- Material supplied -
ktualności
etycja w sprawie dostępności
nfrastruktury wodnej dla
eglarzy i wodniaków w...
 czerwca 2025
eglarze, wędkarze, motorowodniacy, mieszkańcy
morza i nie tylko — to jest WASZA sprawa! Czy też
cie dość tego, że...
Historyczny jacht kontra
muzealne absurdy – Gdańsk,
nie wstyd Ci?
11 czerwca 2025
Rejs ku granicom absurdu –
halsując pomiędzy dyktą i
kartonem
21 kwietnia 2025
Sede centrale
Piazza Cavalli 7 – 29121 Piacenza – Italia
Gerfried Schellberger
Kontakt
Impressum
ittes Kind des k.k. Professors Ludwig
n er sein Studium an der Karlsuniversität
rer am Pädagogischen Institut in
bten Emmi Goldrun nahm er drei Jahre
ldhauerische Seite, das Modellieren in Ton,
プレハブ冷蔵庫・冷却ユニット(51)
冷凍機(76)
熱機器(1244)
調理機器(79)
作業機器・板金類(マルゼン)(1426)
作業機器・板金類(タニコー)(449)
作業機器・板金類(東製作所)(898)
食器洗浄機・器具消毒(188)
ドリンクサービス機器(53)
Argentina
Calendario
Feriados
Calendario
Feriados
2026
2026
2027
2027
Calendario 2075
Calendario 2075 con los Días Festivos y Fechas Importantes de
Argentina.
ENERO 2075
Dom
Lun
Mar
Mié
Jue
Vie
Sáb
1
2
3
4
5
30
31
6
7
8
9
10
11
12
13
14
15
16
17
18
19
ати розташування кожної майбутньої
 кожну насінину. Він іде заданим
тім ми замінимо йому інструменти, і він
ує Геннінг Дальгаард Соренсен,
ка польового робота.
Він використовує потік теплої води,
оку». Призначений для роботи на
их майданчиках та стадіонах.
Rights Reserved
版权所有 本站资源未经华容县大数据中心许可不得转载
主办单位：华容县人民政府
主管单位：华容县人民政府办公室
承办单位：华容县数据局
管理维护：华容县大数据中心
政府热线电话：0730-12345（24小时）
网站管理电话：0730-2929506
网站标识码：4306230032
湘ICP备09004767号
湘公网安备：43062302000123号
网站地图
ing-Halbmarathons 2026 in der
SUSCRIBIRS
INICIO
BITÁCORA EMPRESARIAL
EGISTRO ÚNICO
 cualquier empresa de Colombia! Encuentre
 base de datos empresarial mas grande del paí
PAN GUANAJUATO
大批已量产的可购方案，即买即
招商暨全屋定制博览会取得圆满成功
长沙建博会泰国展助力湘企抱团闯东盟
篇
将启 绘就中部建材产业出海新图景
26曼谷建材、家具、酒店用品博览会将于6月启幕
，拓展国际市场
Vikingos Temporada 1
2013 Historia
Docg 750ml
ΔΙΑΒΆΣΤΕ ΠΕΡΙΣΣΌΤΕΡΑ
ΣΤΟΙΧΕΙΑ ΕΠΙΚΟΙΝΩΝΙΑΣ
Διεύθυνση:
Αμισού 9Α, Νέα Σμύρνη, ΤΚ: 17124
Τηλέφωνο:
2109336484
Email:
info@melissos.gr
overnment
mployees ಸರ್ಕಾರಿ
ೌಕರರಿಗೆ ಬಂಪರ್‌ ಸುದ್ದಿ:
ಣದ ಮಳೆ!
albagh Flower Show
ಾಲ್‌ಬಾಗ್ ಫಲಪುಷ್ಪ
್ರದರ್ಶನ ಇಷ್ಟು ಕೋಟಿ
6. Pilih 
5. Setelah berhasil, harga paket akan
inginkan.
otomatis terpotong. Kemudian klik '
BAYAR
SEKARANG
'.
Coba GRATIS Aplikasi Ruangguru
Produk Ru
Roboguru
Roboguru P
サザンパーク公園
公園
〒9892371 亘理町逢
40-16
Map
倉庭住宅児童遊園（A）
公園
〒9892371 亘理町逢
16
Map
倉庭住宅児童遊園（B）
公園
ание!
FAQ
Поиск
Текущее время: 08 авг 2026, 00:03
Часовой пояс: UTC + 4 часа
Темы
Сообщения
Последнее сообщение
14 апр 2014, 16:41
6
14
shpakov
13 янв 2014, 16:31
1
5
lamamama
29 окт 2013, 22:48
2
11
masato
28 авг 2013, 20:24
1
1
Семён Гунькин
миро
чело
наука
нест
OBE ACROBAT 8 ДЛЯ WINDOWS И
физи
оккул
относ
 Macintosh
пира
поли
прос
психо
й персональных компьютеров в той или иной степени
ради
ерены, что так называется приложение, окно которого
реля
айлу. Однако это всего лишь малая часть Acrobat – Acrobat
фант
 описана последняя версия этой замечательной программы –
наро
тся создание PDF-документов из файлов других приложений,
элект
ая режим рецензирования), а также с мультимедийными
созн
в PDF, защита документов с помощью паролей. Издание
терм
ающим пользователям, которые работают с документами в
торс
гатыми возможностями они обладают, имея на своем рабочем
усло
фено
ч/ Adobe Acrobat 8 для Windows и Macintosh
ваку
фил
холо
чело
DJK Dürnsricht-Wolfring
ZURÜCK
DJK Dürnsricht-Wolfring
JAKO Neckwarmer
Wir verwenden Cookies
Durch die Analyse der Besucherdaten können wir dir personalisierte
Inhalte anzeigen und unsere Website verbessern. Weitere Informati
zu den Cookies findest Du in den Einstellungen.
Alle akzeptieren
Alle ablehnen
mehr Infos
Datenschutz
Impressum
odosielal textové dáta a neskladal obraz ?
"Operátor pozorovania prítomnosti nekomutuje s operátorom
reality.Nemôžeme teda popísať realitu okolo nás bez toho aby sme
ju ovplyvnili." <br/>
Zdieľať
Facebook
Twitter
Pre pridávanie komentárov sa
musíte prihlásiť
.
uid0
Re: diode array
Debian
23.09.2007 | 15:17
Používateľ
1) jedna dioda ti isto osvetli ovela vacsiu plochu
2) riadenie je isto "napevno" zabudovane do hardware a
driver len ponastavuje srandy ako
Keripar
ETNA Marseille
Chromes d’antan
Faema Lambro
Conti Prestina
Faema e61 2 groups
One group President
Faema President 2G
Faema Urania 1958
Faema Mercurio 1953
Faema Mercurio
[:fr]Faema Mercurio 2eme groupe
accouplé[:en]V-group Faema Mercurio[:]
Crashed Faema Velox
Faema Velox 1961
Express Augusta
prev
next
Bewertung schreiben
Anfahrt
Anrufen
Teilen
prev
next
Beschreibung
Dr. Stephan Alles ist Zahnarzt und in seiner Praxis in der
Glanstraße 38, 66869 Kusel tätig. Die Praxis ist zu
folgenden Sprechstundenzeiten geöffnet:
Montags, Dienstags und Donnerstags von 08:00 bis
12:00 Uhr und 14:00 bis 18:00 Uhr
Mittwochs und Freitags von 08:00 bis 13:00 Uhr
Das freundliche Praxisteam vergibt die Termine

- What you need to do -
Return every entry exactly.

- Response to this task -
ktualności
etycja w sprawie dostępności
nfrastruktury wodnej dla
eglarzy i wodniaków w...
 czerwca 2025
eglarze, wędkarze, motorowodniacy, mieszkańcy
morza i nie tylko — to jest WASZA sprawa! Czy też
cie dość tego, że...
Historyczny jacht kontra
muzealne absurdy – Gdańsk,
nie wstyd Ci?
11 czerwca 2025
Rejs ku granicom absurdu –
halsując pomiędzy dyktą i
kartonem
21 kwietnia 2025
Sede centrale
Piazza Cavalli 7 – 29121 Piacenza – Italia
Gerfried Schellberger
Kontakt
Impressum
ittes Kind des k.k. Professors Ludwig
n er sein Studium an der Karlsuniversität
rer am Pädagogischen Institut in
bten Emmi Goldrun nahm er drei Jahre
ldhauerische Seite, das Modellieren in Ton,
プレハブ冷蔵庫・冷却ユニット(51)
冷凍機(76)
熱機器(1244)
調理機器(79)
作業機器・板金類(マルゼン)(1426)
作業機器・板金類(タニコー)(449)
作業機器・板金類(東製作所)(898)
食器洗浄機・器具消毒(188)
ドリンクサービス機器(53)
Argentina
Calendario
Feriados
Calendario
Feriados
2026
2026
2027
2027
Calendario 2075
Calendario 2075 con los Días Festivos y Fechas Importantes de
Argentina.
ENERO 2075
Dom
Lun
Mar
Mié
Jue
Vie
Sáb
1
2
3
4
5
30
31
6
7
8
9
10
11
12
13
14
15
16
17
18
19
ати розташування кожної майбутньої
 кожну насінину. Він іде заданим
тім ми замінимо йому інструменти, і він
ує Геннінг Дальгаард Соренсен,
ка польового робота.
Він використовує потік теплої води,
оку». Призначений для роботи на
их майданчиках та стадіонах.
Rights Reserved
版权所有 本站资源未经华容县大数据中心许可不得转载
主办单位：华容县人民政府
主管单位：华容县人民政府办公室
承办单位：华容县数据局
管理维护：华容县大数据中心
政府热线电话：0730-12345（24小时）
网站管理电话：0730-2929506
网站标识码：4306230032
湘ICP备09004767号
湘公网安备：43062302000123号
网站地图
ing-Halbmarathons 2026 in der
SUSCRIBIRS
INICIO
BITÁCORA EMPRESARIAL
EGISTRO ÚNICO
 cualquier empresa de Colombia! Encuentre
 base de datos empresarial mas grande del paí
PAN GUANAJUATO
大批已量产的可购方案，即买即
招商暨全屋定制博览会取得圆满成功
长沙建博会泰国展助力湘企抱团闯东盟
篇
将启 绘就中部建材产业出海新图景
26曼谷建材、家具、酒店用品博览会将于6月启幕
，拓展国际市场
Vikingos Temporada 1
2013 Historia
Docg 750ml
ΔΙΑΒΆΣΤΕ ΠΕΡΙΣΣΌΤΕΡΑ
ΣΤΟΙΧΕΙΑ ΕΠΙΚΟΙΝΩΝΙΑΣ
Διεύθυνση:
Αμισού 9Α, Νέα Σμύρνη, ΤΚ: 17124
Τηλέφωνο:
2109336484
Email:
info@melissos.gr
overnment
mployees ಸರ್ಕಾರಿ
ೌಕರರಿಗೆ ಬಂಪರ್‌ ಸುದ್ದಿ:
ಣದ ಮಳೆ!
albagh Flower Show
ಾಲ್‌ಬಾಗ್ ಫಲಪುಷ್ಪ
್ರದರ್ಶನ ಇಷ್ಟು ಕೋಟಿ
6. Pilih 
5. Setelah berhasil, harga paket akan
inginkan.
otomatis terpotong. Kemudian klik '
BAYAR
SEKARANG
'.
Coba GRATIS Aplikasi Ruangguru
Produk Ru
Roboguru
Roboguru P
サザンパーク公園
公園
〒9892371 亘理町逢
40-16
Map
倉庭住宅児童遊園（A）
公園
〒9892371 亘理町逢
16
Map
倉庭住宅児童遊園（B）
公園
ание!
FAQ
Поиск
Текущее время: 08 авг 2026, 00:03
Часовой пояс: UTC + 4 часа
Темы
Сообщения
Последнее сообщение
14 апр 2014, 16:41
6
14
shpakov
13 янв 2014, 16:31
1
5
lamamama
29 окт 2013, 22:48
2
11
masato
28 авг 2013, 20:24
1
1
Семён Гунькин
миро
чело
наука
нест
OBE ACROBAT 8 ДЛЯ WINDOWS И
физи
оккул
относ
 Macintosh
пира
поли
прос
психо
й персональных компьютеров в той или иной степени
ради
ерены, что так называется приложение, окно которого
реля
айлу. Однако это всего лишь малая часть Acrobat – Acrobat
фант
 описана последняя версия этой замечательной программы –
наро
тся создание PDF-документов из файлов других приложений,
элект
ая режим рецензирования), а также с мультимедийными
созн
в PDF, защита документов с помощью паролей. Издание
терм
ающим пользователям, которые работают с документами в
торс
гатыми возможностями они обладают, имея на своем рабочем
усло
фено
ч/ Adobe Acrobat 8 для Windows и Macintosh
ваку
фил
холо
чело
DJK Dürnsricht-Wolfring
ZURÜCK
DJK Dürnsricht-Wolfring
JAKO Neckwarmer
Wir verwenden Cookies
Durch die Analyse der Besucherdaten können wir dir personalisierte
Inhalte anzeigen und unsere Website verbessern. Weitere Informati
zu den Cookies findest Du in den Einstellungen.
Alle akzeptieren
Alle ablehnen
mehr Infos
Datenschutz
Impressum
odosielal textové dáta a neskladal obraz ?
"Operátor pozorovania prítomnosti nekomutuje s operátorom
reality.Nemôžeme teda popísať realitu okolo nás bez toho aby sme
ju ovplyvnili." <br/>
Zdieľať
Facebook
Twitter
Pre pridávanie komentárov sa
musíte prihlásiť
.
uid0
Re: diode array
Debian
23.09.2007 | 15:17
Používateľ
1) jedna dioda ti isto osvetli ovela vacsiu plochu
2) riadenie je isto "napevno" zabudovane do hardware a
driver len ponastavuje srandy ako
Keripar
ETNA Marseille
Chromes d’antan
Faema Lambro
Conti Prestina
Faema e61 2 groups
One group President
Faema President 2G
Faema Urania 1958
Faema Mercurio 1953
Faema Mercurio
[:fr]Faema Mercurio 2eme groupe
accouplé[:en]V-group Faema Mercurio[:]
Crashed Faema Velox
Faema Velox 1961
Express Augusta
prev
next
Bewertung schreiben
Anfahrt
Anrufen
Teilen
prev
next
Beschreibung
Dr. Stephan Alles ist Zahnarzt und in seiner Praxis in der
Glanstraße 38, 66869 Kusel tätig. Die Praxis ist zu
folgenden Sprechstundenzeiten geöffnet:
Montags, Dienstags und Donnerstags von 08:00 bis
12:00 Uhr und 14:00 bis 18:00 Uhr
Mittwochs und Freitags von 08:00 bis 13:00 Uhr
Das freundliche Praxisteam vergibt die Termine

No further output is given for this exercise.